Il est vrai que la plupart des Japonais que je rencontre ne parlent que le Japonais. Le bilinguisme ici veut habituellement dire le Japonais et l’Anglais, comme on le constate parmi la popularité des expressions et des traductions anglaises qui accompagnent l’écriture japonaise sur les affiches. Plusieurs jeunes Japonais apprenant l’Anglais : certains par curiosité, certains par vouloir et d’autres à contre-cœur; un peu comme mes camarades de ma classe d’Anglais à l’école.

Toutefois, il y a toujours exception à la règle. Il m’est arrivé de rencontrer des Japonais et des Français ne pouvant que parler le Français et le Japonais. Il y a bel et bien des étrangers venant au Japon pouvant parler très bien le Japonais sans pouvoir dire un mot d’Anglais. Il y a aussi des Japonais qui veulent apprendre une langue seconde qui n’est pas l’Anglais. J’ai même rencontré un traducteur japonais d’Ottawa en visite à Tokyo qui avait corrigé une francisation de mon Anglais.

"coliss"
Non, il ne s’agît d’un mot vulgaire du Français canadien, mais bien d’une transcription stylisée du mot japonais «korisu» (小りす) signifiant « petit écureuil ».

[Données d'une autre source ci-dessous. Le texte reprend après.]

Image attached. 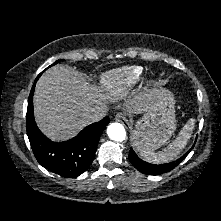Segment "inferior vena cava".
<instances>
[{"mask_svg": "<svg viewBox=\"0 0 221 221\" xmlns=\"http://www.w3.org/2000/svg\"><path fill=\"white\" fill-rule=\"evenodd\" d=\"M106 116V111L95 112L86 116V123L91 124L100 121Z\"/></svg>", "mask_w": 221, "mask_h": 221, "instance_id": "602c4592", "label": "inferior vena cava"}]
</instances>
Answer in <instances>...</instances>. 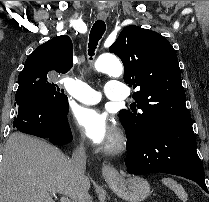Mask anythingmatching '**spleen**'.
Here are the masks:
<instances>
[{
    "label": "spleen",
    "instance_id": "1",
    "mask_svg": "<svg viewBox=\"0 0 209 202\" xmlns=\"http://www.w3.org/2000/svg\"><path fill=\"white\" fill-rule=\"evenodd\" d=\"M162 183L167 186L170 190L174 191V193L178 196L180 200L186 202L188 199V195L185 189L182 187L181 184L177 183L172 178H162Z\"/></svg>",
    "mask_w": 209,
    "mask_h": 202
}]
</instances>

D’ailleurs, je crois utiliser mon Français plus souvent à Tokyo que lorsque j’étais à Moncton ou à Ottawa, même lorsqu’on met à part mes tentatives de compréhension du Français utilisé sur les enseignes de boulangeries, de restaurants et de coiffeurs. Alors que je parle le Japonais et l’Anglais au travail ici, je parle uniquement en Japonais avec ma fiancée et ses amis, et j’utilise souvent mon Français pendant mes sorties.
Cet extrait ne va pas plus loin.